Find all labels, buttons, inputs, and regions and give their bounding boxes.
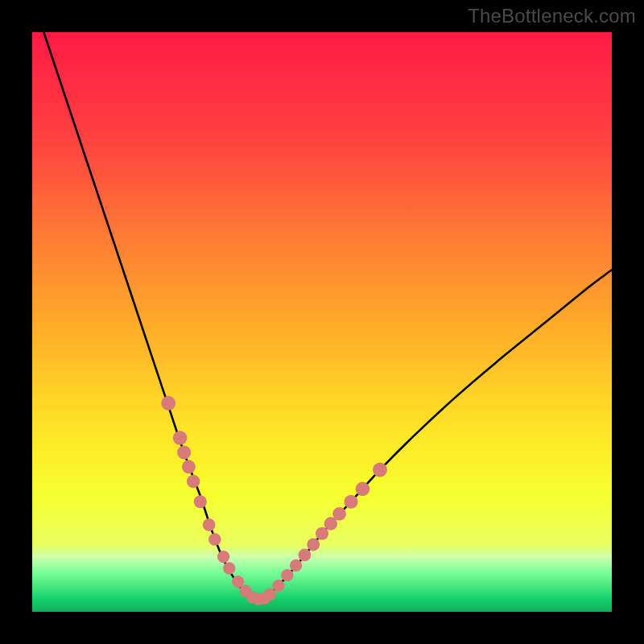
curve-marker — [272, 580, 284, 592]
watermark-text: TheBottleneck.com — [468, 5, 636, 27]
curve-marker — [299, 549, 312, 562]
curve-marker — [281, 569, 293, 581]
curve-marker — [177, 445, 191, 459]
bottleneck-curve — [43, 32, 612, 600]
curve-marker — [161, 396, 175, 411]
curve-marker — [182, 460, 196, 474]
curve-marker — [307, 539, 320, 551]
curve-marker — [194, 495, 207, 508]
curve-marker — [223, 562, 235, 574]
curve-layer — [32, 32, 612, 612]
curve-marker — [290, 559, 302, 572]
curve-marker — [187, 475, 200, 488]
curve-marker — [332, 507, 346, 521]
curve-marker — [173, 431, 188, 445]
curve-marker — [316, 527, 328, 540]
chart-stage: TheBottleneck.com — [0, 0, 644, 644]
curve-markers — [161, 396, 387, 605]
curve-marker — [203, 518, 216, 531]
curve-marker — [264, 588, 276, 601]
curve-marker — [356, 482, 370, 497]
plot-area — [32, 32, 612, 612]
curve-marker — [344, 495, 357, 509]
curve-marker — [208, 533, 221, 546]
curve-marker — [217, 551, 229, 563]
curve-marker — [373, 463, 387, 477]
○ ○ ○ ○ ○ ○ ○
| Problem to solve |
Reproduce the listing in full and exactly, excluding any pictures it holds.

| Completed exercise |
Find all labels, buttons, inputs, and regions and give their bounding boxes.
curve-marker — [272, 580, 284, 592]
watermark-text: TheBottleneck.com — [468, 5, 636, 27]
curve-marker — [299, 549, 312, 562]
curve-marker — [281, 569, 293, 581]
curve-marker — [177, 445, 191, 459]
bottleneck-curve — [43, 32, 612, 600]
curve-marker — [161, 396, 175, 411]
curve-marker — [182, 460, 196, 474]
curve-marker — [307, 539, 320, 551]
curve-marker — [194, 495, 207, 508]
curve-marker — [223, 562, 235, 574]
curve-layer — [32, 32, 612, 612]
curve-marker — [290, 559, 302, 572]
curve-marker — [187, 475, 200, 488]
curve-marker — [332, 507, 346, 521]
curve-marker — [173, 431, 188, 445]
curve-marker — [316, 527, 328, 540]
chart-stage: TheBottleneck.com — [0, 0, 644, 644]
curve-markers — [161, 396, 387, 605]
curve-marker — [203, 518, 216, 531]
curve-marker — [264, 588, 276, 601]
curve-marker — [356, 482, 370, 497]
plot-area — [32, 32, 612, 612]
curve-marker — [344, 495, 357, 509]
curve-marker — [208, 533, 221, 546]
curve-marker — [217, 551, 229, 563]
curve-marker — [373, 463, 387, 477]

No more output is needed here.